BABAM İÇİN
İrlandalı yönetmen Jim Sheridan’ın Sol Ayağım: Christy Brown’ın Hikayesi (My Left Foot) filminden sonra yine gerçek bir olayı beyazperdeye taşıdığı 1993 yapımı filmi Babam İçin (In The Name Of The Father), yanlış zamanda yanlış yerde bulunan bir genç Gerry Conlon ve suçsuz olduğuna inanmak istediği oğlunu korumak için hapishanede yatan suçsuz baba Guiseppe Conlon’ın trajik hikayesini anlatıyor. Diğer taraftan suçsuz olduğunu çok iyi bildiği dört gencin hayatını sırf ‘itibarımız canlı kalsın demokrasi ölse de olur’ diyerek hiç gören çok demokratik (!) bir devletin acınası halini gözler önüne seren oldukça huzursuz edici ama varlığı görmezden gelinen bir film Babam İçin.
IRA (İrlanda Kurtuluş Örgütü), İngiltere Krallığı’na tabii olmamak için sokak ortası eylemler düzenlerken hippi çakması Gerry Conlon (Daniel Day-Lewis) ise keyfi hırsızlıklarla günü kotaran, IRA’ya gönül vermesi beklenemeyen havai bir gençtir. Gerry, daha özgür bir mecra olduğunu düşündüğü Londra’ya taşınıp gönlünce akmayı düşünürken, genç askerlerin bulunduğu bir barın havaya uçurulmasından mesul olduğu gerekçesiyle üç arkadaşıyla beraber sorgulanmak üzere içeri alınır. Fakat iş sorguyla da kalmaz bu dörtlü tam 15 yıl, faili olmadıkları bir suçun diyetini ödemekle yükümlü kılınır. Bu dört gencin masum olduğuna inanan genç avukat Gareth Peirce (Emma Thompson ) bu davanın peşini bırakmaz ve suçsuz olduklarını yüce İngiliz adaletine ispat için bütün yolları dener.

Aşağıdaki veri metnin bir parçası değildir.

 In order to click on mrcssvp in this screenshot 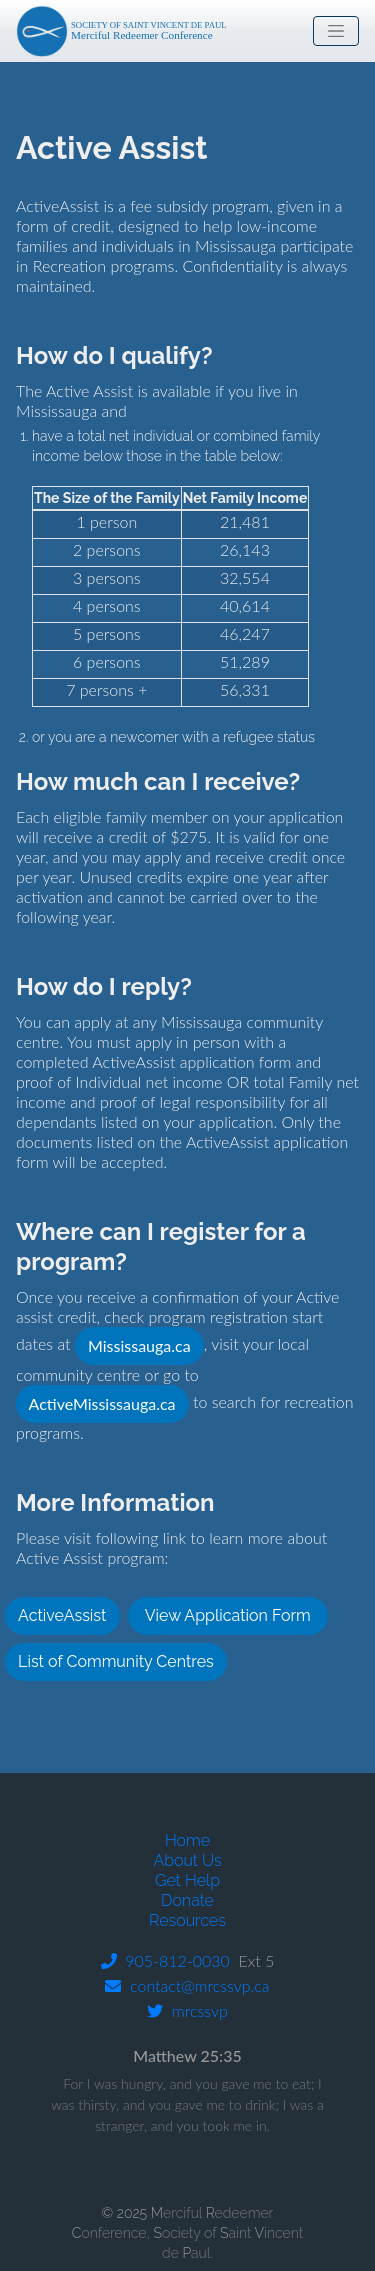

Film adalet, aile bağları, baba-oğul uzlaşma ve uzlaşmazlıkları, ırkçılık, merhamet gibi konuları Daniel Day-Lewis’in usta oyunculuğu ve zihinlerden silinmesi zor sahneleriyle sunuyor bizlere. Bunun yanında İrlanda halkının maruz kaldığı emperyalist sindirmeye gerçek hayattan kaynağını alan radikal bir sistem eleştirisi olan film, döneminde 7 dalda Oscar adayı olsa da hiçbir dalda ödülü alamaz. Fakat başka bir sistem eleştirisi olan Steven Spielberg filmi Schindler’in Listesi ise aynı yıl 7 dalda Oscar ödülünü kapıp götürür. Şimdi bu ahval ve şerait içinde mazlumun niteliği hayli tartışılır başka bir konudur. Ayrıca İngiltere’nin filmi tanımayıp bir propaganda filmi olarak nitelemesi de geleneksel itibara halel gelmesin misyonunun başka bir yansımasıdır.

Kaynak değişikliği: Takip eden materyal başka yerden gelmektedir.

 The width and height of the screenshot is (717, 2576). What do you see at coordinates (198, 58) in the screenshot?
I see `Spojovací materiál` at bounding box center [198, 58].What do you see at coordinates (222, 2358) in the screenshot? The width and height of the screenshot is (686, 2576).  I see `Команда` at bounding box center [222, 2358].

Filmin müziklerinde Bono, Jimmi Hendrix, Bob Marley, Sinead O’Connor gibi kendi halinde muhalif sanatçıları görmek mümkün. Özellikle açılış sahnesinde Bono’nun Gavin Friday ile birlikte seslendirdiği In The Name Of The Father ve son sahnede çalan Sinead O’Connor şarkısı You Made Me The Thief Of Your Heart başat şarkılar.
“Onlara bir çift sözüm var...
babamın suçsuzluğu kanıtlanıncaya kadar, bu davadaki herkesin suçsuzluğu
kanıtlanıncaya kadar, suçlu olanlar adalet önüne çıkarılıp cezalandırılıncaya kadar babam adına ve gerçek uğruna mücadelemi sürdüreceğim!”